What you should do
Whenever a line contains the string "reactie", copy it out of the entries.

(Page-level text extractions)

Segment Open

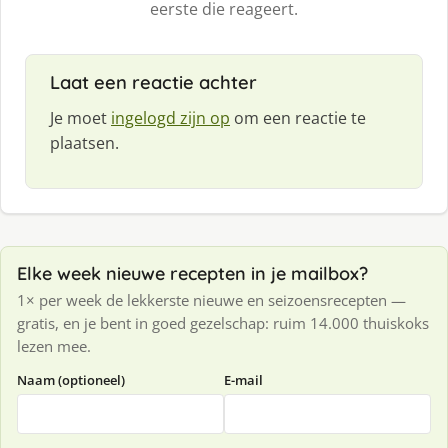
eerste die reageert.
Laat een reactie achter
Je moet
ingelogd zijn op
om een reactie te
plaatsen.
Elke week nieuwe recepten in je mailbox?
1× per week de lekkerste nieuwe en seizoensrecepten —
gratis, en je bent in goed gezelschap: ruim 14.000 thuiskoks
lezen mee.
Naam (optioneel)
E-mail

Segment Closed

Result below
Laat een reactie achter
om een reactie te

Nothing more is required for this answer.